I argue that a re-think of how we consider experimental/strategic design can improve the reliability of the biological (or other) machine learning work that we do. Delving deep into my shallow knowledge of popular literature from British authors, I suggest the Sherlock Holmes strategy: “When you have eliminated the impossible, whatever remains, however improbable, must be the truth.” Instead of spending all our effort trying to show the machine what “good” looks like, we should spend equal or greater effort on showing it what “bad” looks like and making sure that it does not fall into these traps. In other words, if we can keep the machine from picking “impossible” (incorrect) scenarios, then whatever remains (if anything) must be the truth. So, how can we define these failure modes and validate that models are not falling into them?
A starting point is to use the structure of our existing knowledge to define what “good” and “bad” look like and integrate this into our evaluation of model quality. A recent piece of research (shameless plug: from the research group I led) shows an example of how to critically evaluate machine learning models in this context. Like other diseases, cancer incidence is highly correlated with age, and “standard” training methods on a confounded data set can produce a model that looks good on the surface, but will end up performing badly in the real world if it is actually picking out aging, not cancer. Ideally, we would have perfectly age-matched sets of samples. In reality, this is not practical: even if we could match samples on age, there would be no way to match every possible covariate. We addressed these challenges in our paper by designing validation methods that tested models against several known failure modes (age, sequencing batch, institution of sample’s origin) and verifying that performance did not collapse as a consequence when each confounder was held out. If it did, that would have implied that the model’s predictions were a consequence of using the confounder, which would be undesirable. Thus, filtering to models that remain robust under such control is an example of “eliminating the impossible”.

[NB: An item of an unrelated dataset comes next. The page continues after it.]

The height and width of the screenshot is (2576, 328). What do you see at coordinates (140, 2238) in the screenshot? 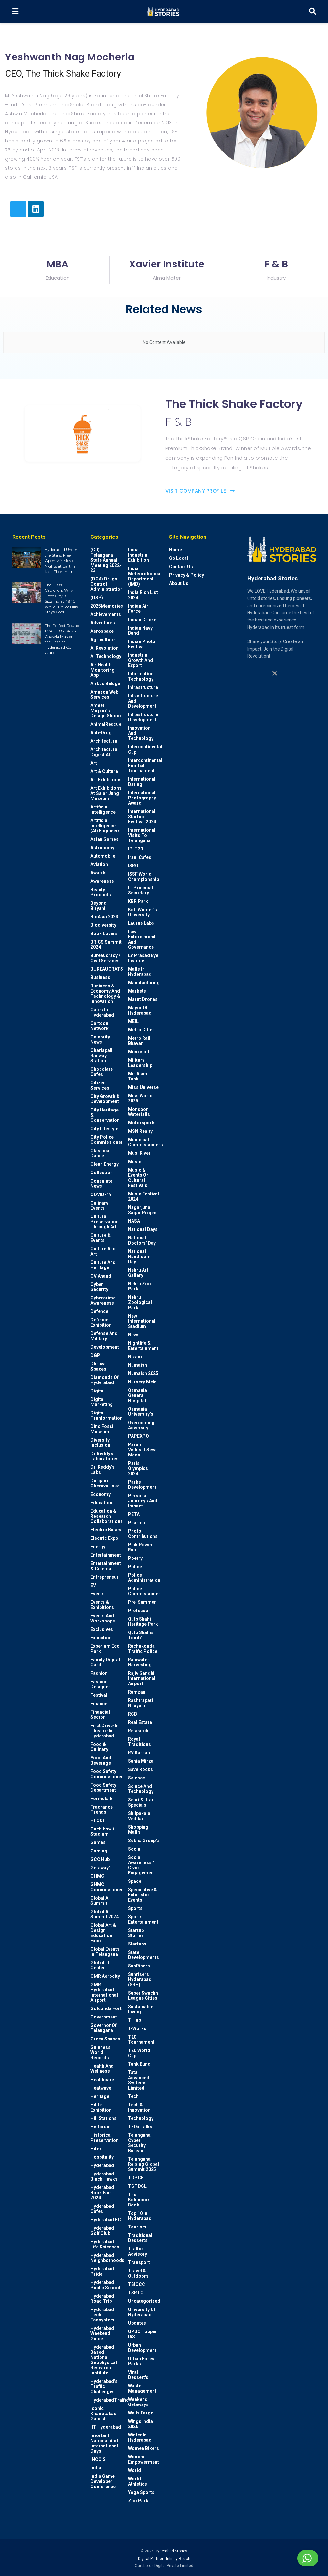
I see `Traditional Desserts` at bounding box center [140, 2238].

It’s worth noting that while the Sherlock Holmes principle may sound good at first glance, the real world is always more complicated than a story: it’s not that easy to cut off all the ways for a machine learning model to cheat. Models evading what the engineers think are well-designed constraints is known as “specification gaming”, and it’s a hard problem in applied AI/ML. An approachable exploration of specification gaming is in the story “The Hidden Complexity of Wishes,” and a crowd-sourced table of interesting examples of specification gaming has also been assembled.
Taking a step back, the notion that we can call a particular variable a “confounder” (that is, irrelevant) up front implies that we have some approximate notion of the mechanisms in play, and can identify which are relevant or not. Good experimental design has a rich set of such assumptions baked in: we call them controls. The cross-validation methods described in the earlier paper are ways to use negative controls (“this variable is irrelevant”) to evaluate a model’s performance. There are also methods to use similar negative control data during model inference, not just in validation. For example, this paper on minimizing batch effects in biological data can be thought of as a way to make use of data from technical replicates, which express the negative control that “different batches should not give different results”. Designing methods to integrate information from more complicated negative controls as well as positive controls (“this ought to be relevant”) may be an interesting direction forward.